With many such parables he spoke the word to them, as they were able to hear it; he did not speak to them except in parables, but he explained everything in private to his disciples.
Jesus’ parables are intended to intrigue us, to catch the imagination, to get people thinking, to draw out a response which when reflected on becomes a place where God interacts with us and changes us. There’s the parable of the shepherd who leaves 99 sheep in open country and goes looking for the one that is lost. Can you imagine Jesus’ audience’s response: “The fool. Who will look after the 99?” …. “He should cut his losses and look after what he still has.” … “One in 99 isn’t that big a loss. Why risk the whole flock over one wayward sheep?”
And in that process of response Jesus’ listeners are hooked. They go away full of a story that will provoke discussion in the pub. Perhaps you can imagine the conversation: “What do you think he meant?” … “Perhaps he was just telling us a joke about shepherds – after all they are a dim-witted lot.” … “No, I’m convinced that he said something important …”
In our Mark 4, we hear Jesus telling two parables about the kingdom of God. Picture stories about growing plants. His listeners would know all about growing plants, as many of us do. So, we say, that in his parables, Jesus draws on his listeners own experiences to make his point. He uses stories to convey deep truths, usually referring to an aspect of life that people can identify with. And that is part of the truth. …
But if that was all of the truth then surely he would go on, in these stories, to apply the truth. A parable would be something like a fable, the moral would be underlined at the end of the story.

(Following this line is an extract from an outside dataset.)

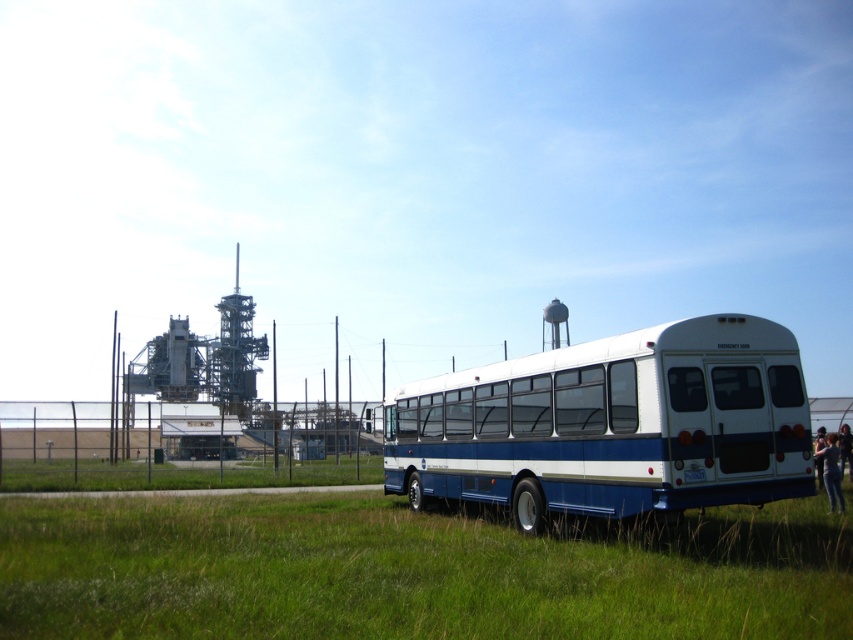 What do you see at coordinates (413, 572) in the screenshot? This screenshot has height=640, width=853. I see `green grass at lower center` at bounding box center [413, 572].

Does point (543, 538) lie behind point (685, 328)?

That is True.

Locate an element on the screen. This screenshot has height=640, width=853. green grass at lower center is located at coordinates (413, 572).

This screenshot has width=853, height=640. What are the coordinates of `green grass at lower center` in the screenshot? It's located at (413, 572).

But that doesn’t happen here. … In fact it doesn=’t happen with many of Jesus’ parables. And here, Mark is at pains to emphasise that Jesus didn’t explain what he was talking about, except to his disciples. These parables are intended to have hidden meaning, to intrigue, to provoke questions. And Jesus choses not to answer them or explain what he is saying.

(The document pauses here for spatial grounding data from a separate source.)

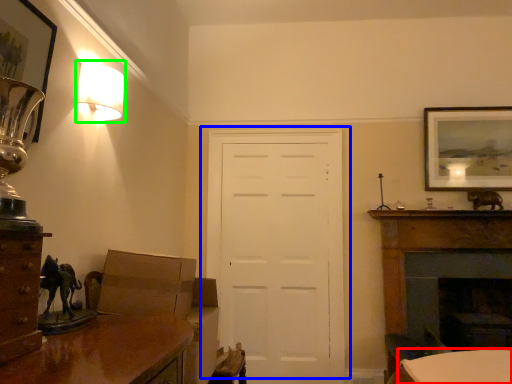 Question: Based on their relative distances, which object is nearer to table (highlighted by a red box)? Choose from door (highlighted by a blue box) and lamp (highlighted by a green box).

Choices:
 (A) door
 (B) lamp

Answer: (A) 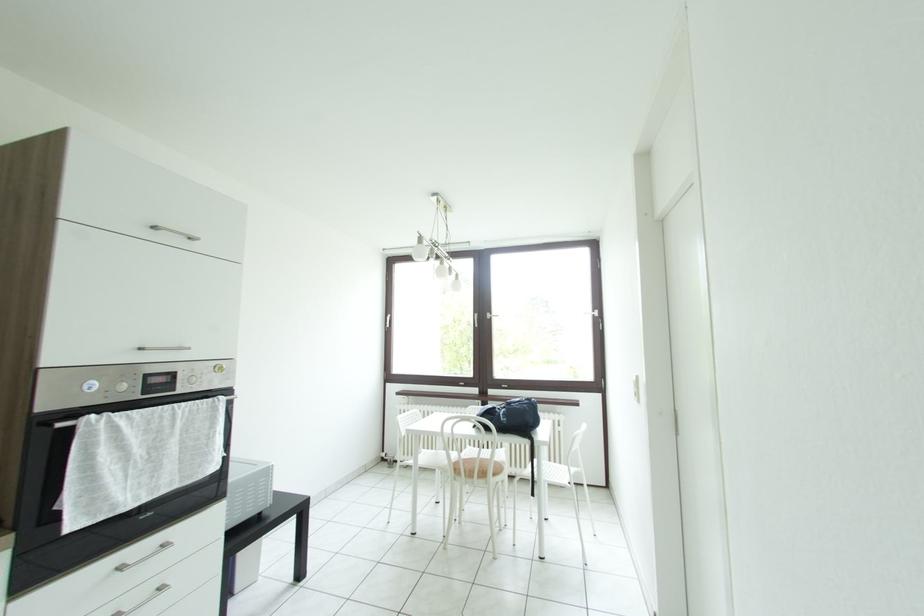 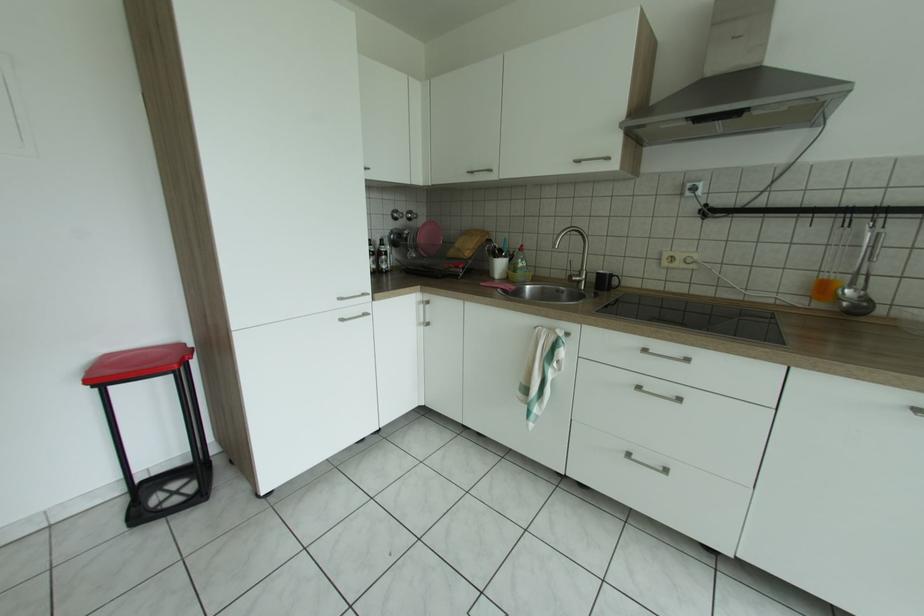 Question: The images are taken continuously from a first-person perspective. In which direction is your viewpoint rotating?

Choices:
 (A) Left
 (B) Right
 (C) Up
 (D) Down

Answer: (A)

Perhaps, in this case, Jesus knew that having heard the story, the next time his listeners were out in the fields sowing their crops they would be reminded of his words. As the farmer scattered seed in his field maybe he would suddenly be brought up short, exclaiming “Ah, now I see, that’s what the kingdom of God is like.” Perhaps he would think about the planning that is involved in seed sowing – reviewing how his crops have fared in the past, choosing the right place and time for actually sowing the seeds, and his hopes for a healthy crop to sustain him later in the year. And then think, for God’s kingdom to grow, perhaps we need to make sure that it has the right conditions to grow – and what might these be? What can I do so that my hope in this kingdom is realised?

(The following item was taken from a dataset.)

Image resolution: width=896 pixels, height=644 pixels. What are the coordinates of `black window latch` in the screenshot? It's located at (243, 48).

Perhaps when the farmer sowed his mustard seed he would look at it and notice for the first time just how small and insignificant it looked and remember again just how large a bush the seed would produce. Perhaps he or she might cotton on that the weakest and smallest of things can become something of importance.
Rather than being told the meaning, Jesus listeners would have discovered a meaning for themselves. And because they had made the discovery, it would stick. Perhaps ……….
As Christians, we pray for God’s kingdom to come. We do so every time we pray the Lord’s Prayer. We say that we desire to see a world which operates in line with God’s way of being; a place where his love is known by all and where all thoughts and words and deeds stem from this love. As with all prayer, we need to expect to be part of the answer, to have some part to play in the outworking of our desires. What does it mean for God’s kingdom to come? What does it mean for God’s kingdom to come in our place of worship? What does it mean for our community? What does it mean for the village, town or city in which we live?
I’m not going to suggest answers for you. I’m going, so to speak to take a leaf out Jesus’ book. I’m going to leave you with his parables. So, when you visit a Garden Centre, when you see the plant stalls on the Market, when you buy a packet of seeds or when you plant some seed. When you put mustard on the side of your plate. At any of these times, you might just find yourself being reminded of these parables – don’t dismiss them from your mind but allow yourself to hear them again and ponder what they mean for you and for us all. The question to ask is: “What on earth was Jesus getting at?”